Para el complemento, Alemania mantuvo todo a su favor, excepto el marcador. Los dirigidos por Joachim Löw intentaban evitar el juego físico. Había volumen de juego para el actual Campeón del Mundo, pero no había intensidad. El futbol es un juego de 11 vs 11 donde siempre gana Alemania… excepto cuando hay errores defensivos, quizás la última parte de una frase mítica y que cobraría sentido a los 72′ cuando otro error, esta vez en la salida, permitió a Paul Pogba servir esférico para Antoine Griezmann. Esta vez el jugador del Atlético de Madrid puntearía el esférico para poner el segundo tanto para los “Bleus”.

Esta vez, la intensidad fue mayúscula. Poste de Kimmich, errores inolvidables de unos recién ingresado Sané y Mustafi, otra salvada épica de Lloris a cabezazo de nueva cuenta de Kimmich, todo un coctel a poner a prueba del temple de los anfitriones de la Euro, quienes con las uñas se aferraron al 0 en contra y ya con André-Pierre Gignac en la cancha.

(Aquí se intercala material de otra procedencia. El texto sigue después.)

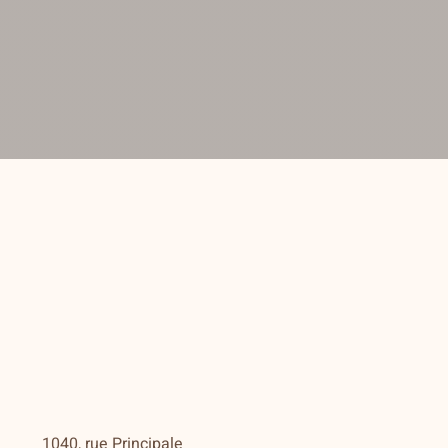
1040, rue Principale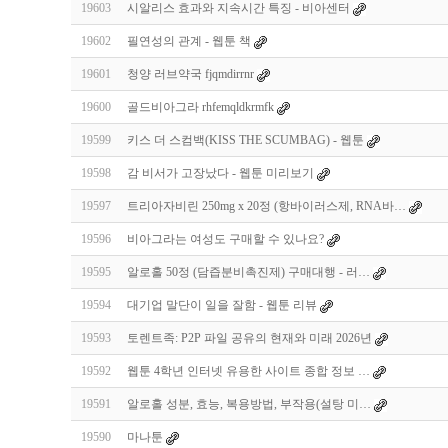
19603
시알리스 효과와 지속시간 특징 - 비아센터
19602
필연성의 관계 - 웹툰 책
19601
청양 러브약국 fjqmdirrnr
19600
골드비아그라 rhfemqldkrmfk
19599
키스 더 스컴백(KISS THE SCUMBAG) - 웹툰
19598
감 비서가 고장났다 - 웹툰 미리보기
19597
트리아자비린 250mg x 20정 (항바이러스제, RNA바…
19596
비아그라는 여성도 구매할 수 있나요?
19595
알로홀 50정 (담즙분비촉진제) 구매대행 - 러…
19594
대기업 말단이 일을 잘함 - 웹툰 리뷰
19593
토렌트족: P2P 파일 공유의 현재와 미래 2026년
19592
웹툰 4학년 인터넷 유용한 사이트 종합 정보 …
19591
알로홀 성분, 효능, 복용방법, 부작용(설탕 미…
19590
마나툰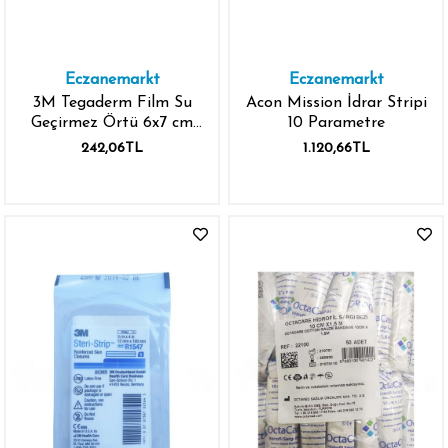
Eczanemarkt
Eczanemarkt
3M Tegaderm Film Su
Acon Mission İdrar Stripi
Geçirmez Örtü 6x7 cm
10 Parametre
1624W
242,06TL
1.120,66TL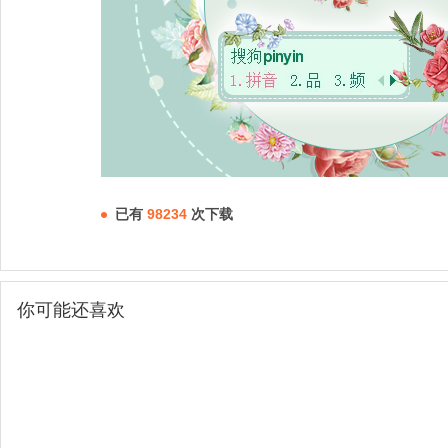
已有
98234
次下载
你可能还喜欢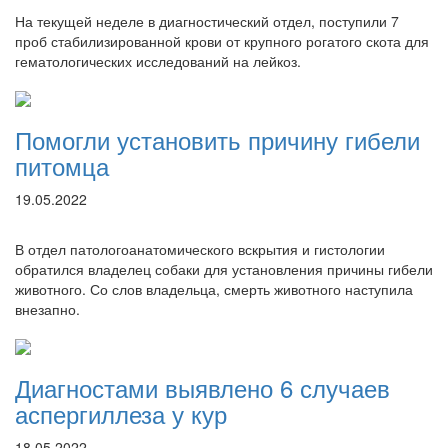
На текущей неделе в диагностический отдел, поступили 7
проб стабилизированной крови от крупного рогатого скота для
гематологических исследований на лейкоз.
Помогли установить причину гибели
питомца
19.05.2022
В отдел патологоанатомического вскрытия и гистологии
обратился владелец собаки для установления причины гибели
животного. Со слов владельца, смерть животного наступила
внезапно.
Диагностами выявлено 6 случаев
аспергиллеза у кур
18.05.2022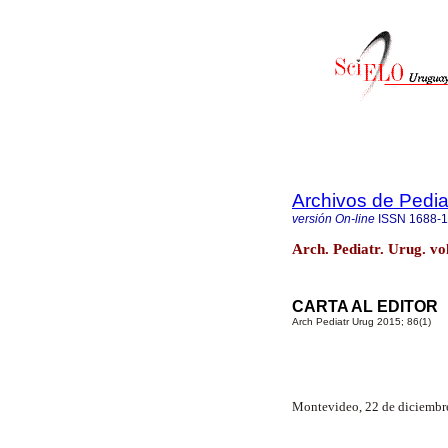
Archivos de Pedia
versión On-line
ISSN
1688-
Arch. Pediatr. Urug. v
CARTA AL EDITOR
Arch Pediatr Urug 2015; 86(1)
Montevideo, 22 de diciembr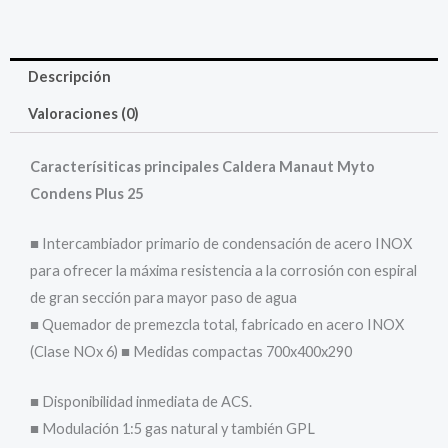
Descripción
Valoraciones (0)
Caracterísiticas principales Caldera Manaut Myto
Condens Plus 25
■ Intercambiador primario de condensación de acero INOX
para ofrecer la máxima resistencia a la corrosión con espiral
de gran sección para mayor paso de agua
■ Quemador de premezcla total, fabricado en acero INOX
(Clase NOx 6) ■ Medidas compactas 700x400x290
■ Disponibilidad inmediata de ACS.
■ Modulación 1:5 gas natural y también GPL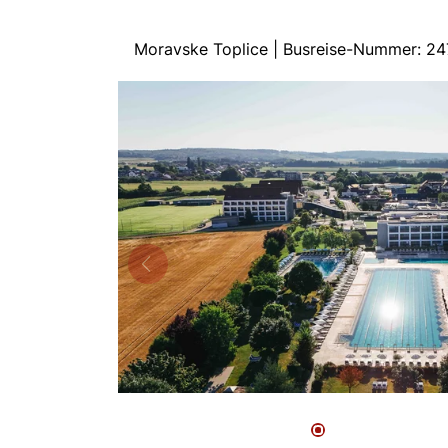
Moravske Toplice | Busreise-Nummer: 2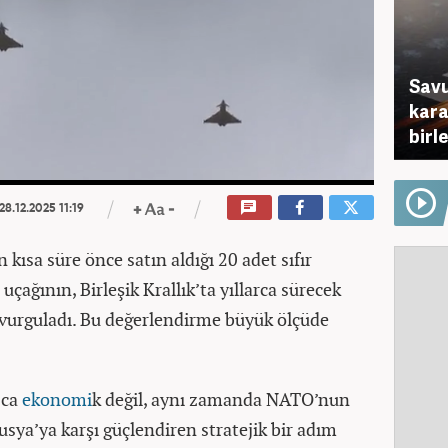
Savu
karar
birl
28.12.2025 11:19
 kısa süre önce satın aldığı 20 adet sıfır
çağının, Birleşik Krallık’ta yıllarca sürecek
 vurguladı. Bu değerlendirme büyük ölçüde
zca
ekonomi
k değil, aynı zamanda NATO’nun
sya’ya karşı güçlendiren stratejik bir adım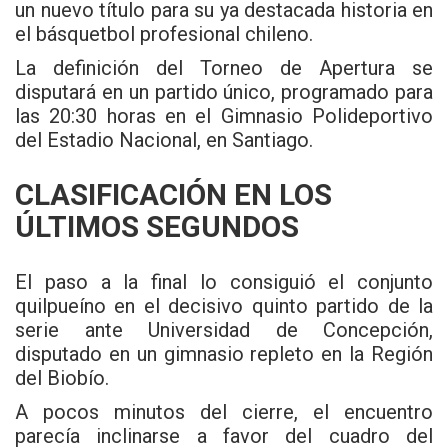
un nuevo título para su ya destacada historia en
el básquetbol profesional chileno.
La definición del Torneo de Apertura se
disputará en un partido único, programado para
las 20:30 horas en el Gimnasio Polideportivo
del Estadio Nacional, en Santiago.
CLASIFICACIÓN EN LOS
ÚLTIMOS SEGUNDOS
El paso a la final lo consiguió el conjunto
quilpueíno en el decisivo quinto partido de la
serie ante Universidad de Concepción,
disputado en un gimnasio repleto en la Región
del Biobío.
A pocos minutos del cierre, el encuentro
parecía inclinarse a favor del cuadro del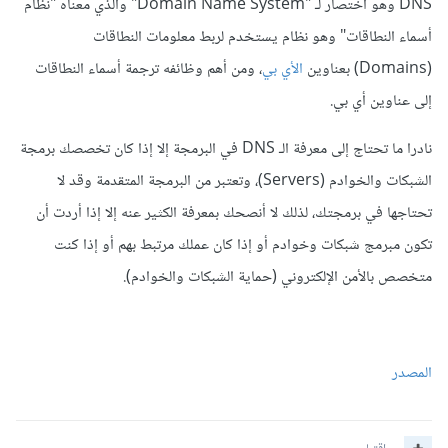
DNS وهو اختصار لـ "Domain Name System" والذي معناه "نظام
أسماء النطاقات" وهو نظام يستخدم لربط معلومات النطاقات
(Domains) بعناوين
الأي بي
، ومن أهم وظائفه ترجمة أسماء النطاقات
إلى عناوين أي بي.
نادرا ما تحتاج إلى معرفة الـ DNS في البرمجة إلا إذا كان تخصصك برمجة
الشبكات والخوادم (Servers)، وتعتبر من البرمجة المتقدمة وقد لا
تحتاجها في برمجتك، لذلك لا أنصحك بمعرفة الكثير عنه إلا إذا أردت أن
تكون مبرمج شبكات وخوادم أو إذا كان عملك مرتبط بهم أو إذا كنت
متخصص بالأمن الإلكتروني (حماية الشبكات والخوادم).
المصدر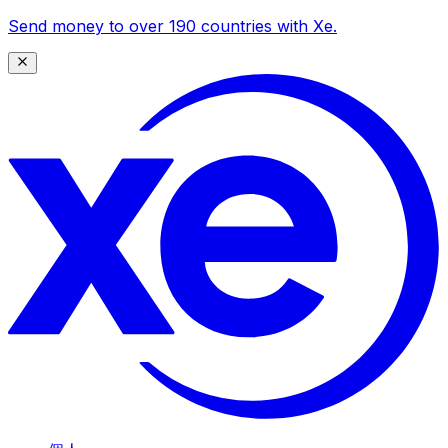
Send money to over 190 countries with Xe.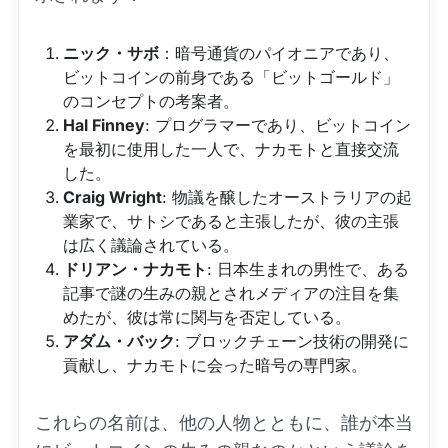
ニック・サボ
：暗号通貨のパイオニアであり、
ビットコインの前身である「ビットゴールド」
のコンセプトの考案者。
Hal Finney
: プログラマーであり、ビットコイン
を最初に使用した一人で、ナカモトと直接交流
した。
Craig Wright
: 物議を醸したオーストラリアの起
業家で、サトシであると主張したが、彼の主張
は広く議論されている。
ドリアン・ナカモト
: 日本生まれの男性で、ある
記事で謎の生みの親とされメディアの注目を集
めたが、彼は常に関与を否定している。
アダム・バック
: ブロックチェーン技術の開発に
貢献し、ナカモトに会った暗号の専門家。
これらの名前は、他の人物とともに、誰が本当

La gesta estaba completada, un logro más estético que Versalles, más imponente que la Costa Azul. La nueva Marsellesa está consumada, el invasor más amenazante estaba eliminado y, ahora, la marcha heroica desde Marsella rumbo al Stade de France de Saint Denis para una cita con la historia el domingo en la Gran Final, quizás con un nuevo canto.